I think it is completely fair and reasonable for you to manage your land/stables how you want and for your own horses to take priority- your friend has indicated she wants hers to live out 24/7 in winter- I would worry that later down the line this might cause tension between the two of you, so I would give it some serious thought and make sure she understands that this really won't be an option.
 
So long as you make the rules clear, and they apply to ALL liveries, then it's fair.

I'd never have a problem with a YO managing their horses one way, and the liveries another, as long as it was the same for every livery, no special privileges, discounts, preferences ect.
 
You don't have the land. end of. However your comment about not keeping the best fields is a bit concerning. Its your land, your worry, your financial commitment. I would assume you would keep the best for yourself otherwise why did you bother buying your own place in the first instance? I never had an issue with any YO wanting to have the best fields or stables..its small recompense for all the hassle they have.
 
However your comment about not keeping the best fields is a bit concerning. Its your land, your worry, your financial commitment. I would assume you would keep the best for yourself otherwise why did you bother buying your own place in the first instance? I never had an issue with any YO wanting to have the best fields or stables..its small recompense for all the hassle they have.

I can totally see your point and yet have seen, at the other end of the scale, a YO with the vast majority of the fields for their own horses (or say the only one that isn't a mud pit) while the others are too full, too muddy, not as well fenced, etc. I think this is the sort of thing that leads to resentment. As it happens I am quite lucky that I have 4 good sized fields which are very similar so there really is no reason for anyone to be annoyed, and I am not giving my horses a poor field while they wallow in luxury.

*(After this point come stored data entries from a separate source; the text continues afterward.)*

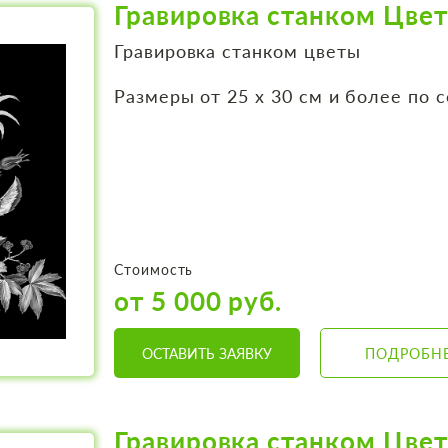
Гравировка станком Цве
Гравировка станком цветы
Размеры от 25 х 30 см и более по 
Стоимость
от 5 000 руб.
ОСТАВИТЬ ЗАЯВКУ
ПОДРОБН
Гравировка станком Цве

Also I think it's fair to rotate the fields equally and give everyone's horses a rested field in turn. Even though it is my land they are paying, so they should expect fair and pleasant treatment. If they and the horses are happy it will make a nicer yard all round.

I will keep the biggest stable but I have the biggest horse anyway. If I had my 11hh pony in the 14x13 stable while a big horse was cramped, I would feel that I was being unfair to the horse.